As an adult, Eric lives an outwardly complacent life, avoiding the shadowed memory of his mother's death when her car plunged over a bridge, the cancer that stole his beautiful sister and the general disharmony of his family of origin. Life with wife Meredith and son Keith is vastly different - a beautiful home, satisfying work and a teenager beset only with the familiar demons of adolescence.

Like his brick barbeque or his house, Eric's world is built to survive the elements and random violence, like "bacon and brewing coffee, odors that mark a family man as sure as perfume betrays a bounder." But Amy's disappearance exposes them all to an insidious doubt where Eric questions his son's veracity, fearful that Keith is hiding terrible secrets beyond the usual teenaged angst: "In life, it is not what we see but what we choose to be blind to that sustains us."

The mystery of the child's whereabouts sets off a chain reaction that affects everyone, especially Keith.
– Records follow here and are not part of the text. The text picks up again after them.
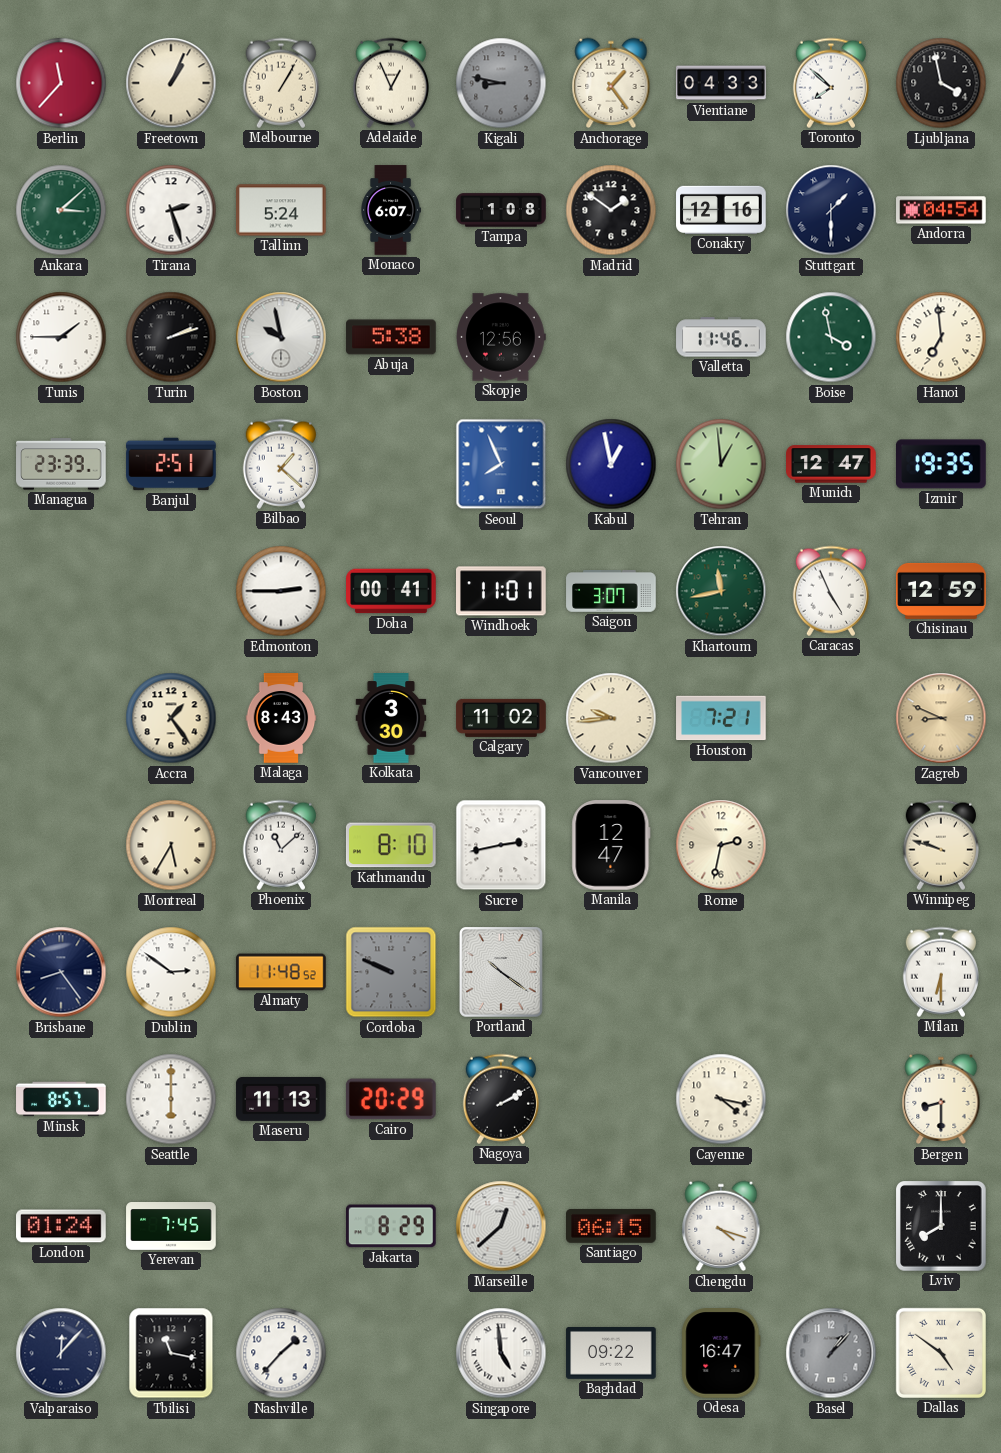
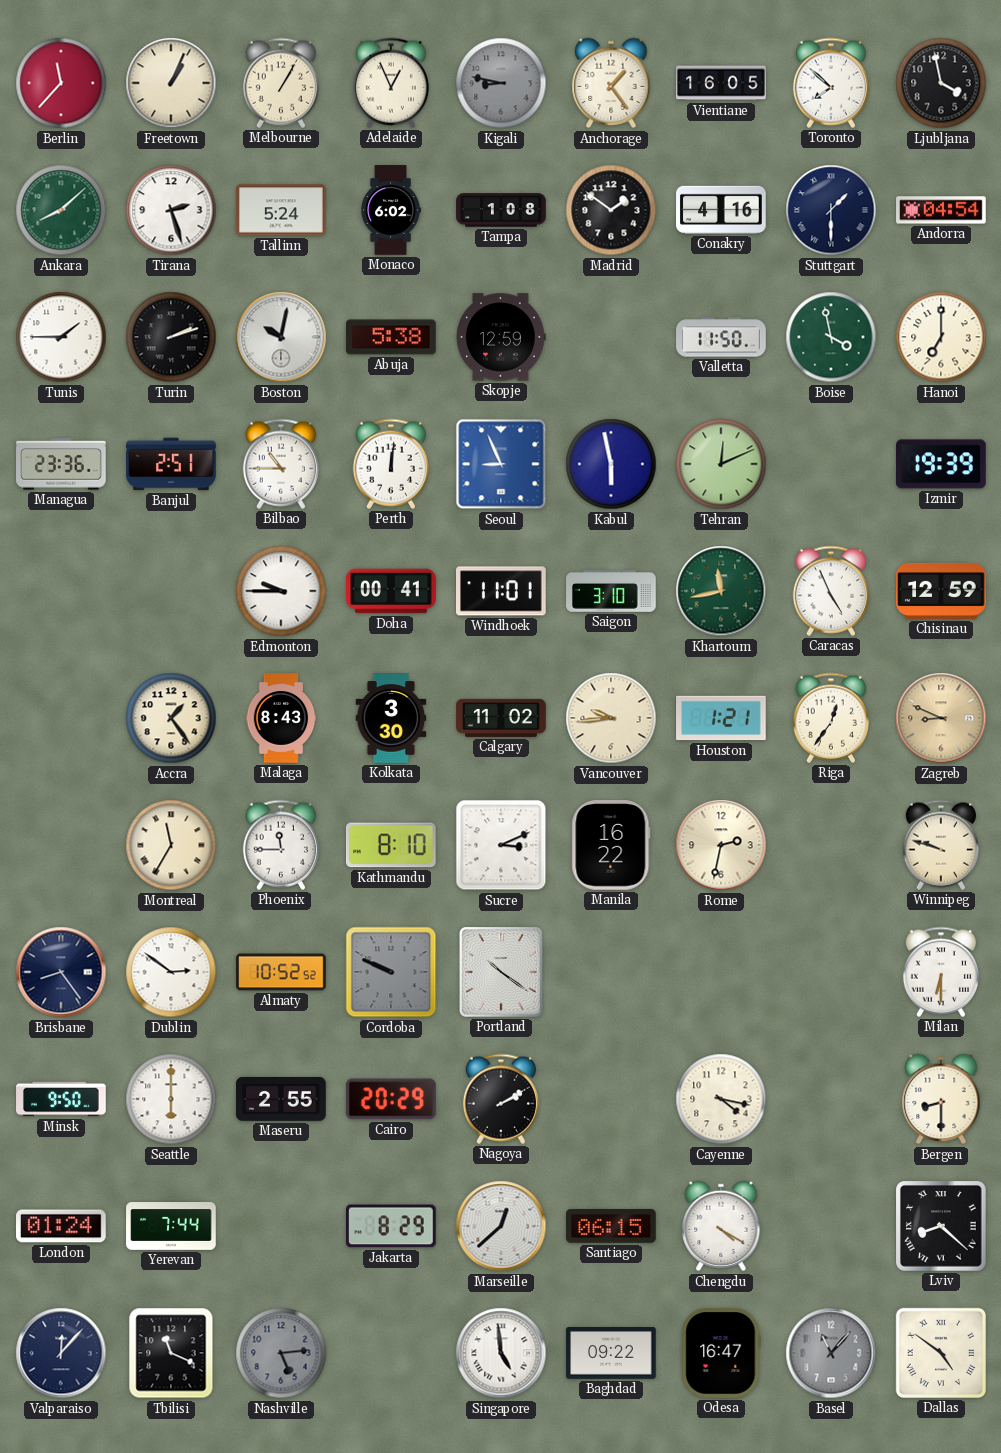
Vientiane: 04:33 -> 16:05
Ankara: 3:08 -> 8:08
Monaco: 6:07 -> 6:02
Conakry: 12:16 -> 4:16
Boston: 9:58 -> 10:02
Skopje: 12:56 -> 12:59
Valletta: 11:46 -> 11:50
Hanoi: 6:59 -> 7:00
Managua: 23:39 -> 23:36
Bilbao: 1:22 -> 10:45
Perth: none -> 12:01
Seoul: 7:56 -> 8:56
Kabul: 12:58 -> 5:58
Tehran: 12:59 -> 12:11
Munich: 12:47 -> none
Izmir: 19:35 -> 19:39
Edmonton: 2:45 -> 9:45
Saigon: 3:07 -> 3:10
Houston: 7:21 -> 1:21
Riga: none -> 12:36
Montreal: 5:35 -> 11:35
Phoenix: 11:08 -> 11:45
Sucre: 2:43 -> 3:11
Manila: 12:47 -> 16:22
Almaty: 11:48 -> 10:52
Minsk: 8:57 -> 9:50
Maseru: 11:13 -> 2:55
Yerevan: 7:45 -> 7:44
Chengdu: 4:18 -> 4:20
Lviv: 8:00 -> 8:22
Tbilisi: 11:17 -> 11:19
Nashville: 1:37 -> 5:14
Nashville dial: white -> grey
Basel: 1:07 -> 11:07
Suspicion corrodes everything it touches - Eric and Meredith's relationship with their son, with each other, the town's innocence and gradual mistrust of a shy fifteen-year-old boy and whatever guilty knowledge lies in Keith's hidden thoughts. Eric's suspicion "turns into a raging affliction" and, suddenly, he wants answers to his father's cryptic remarks, his mother's untimely death, Keith's secretiveness, Meredith's judging, all of it.

Cook eviscerates complacency in any form, especially when the well-lived life is infected with the seed of doubt and the ugly eye of suspicion casts randomly for some place to land. Endemic distrust eats away family connections once so easily aligned, now jagged and ill-fitted. Meanwhile, Meredith grows more volatile, Keith more defiant and Eric more terrified, the town's facade altered by the loss of an eight-year-old girl.

The author handles a sensitive topic with fearless attention to detail, those irrevocable moments of misjudgment, careless conclusions and dangerous assumptions that lead to unexpected tragedy. The ending is heartbreaking, appropriate to the unthinking chaos unleashed in this story. In an age when everything moves too fast, the answers too readily at hand, this author spins a cautionary tale that is poignant and profoundly disturbing.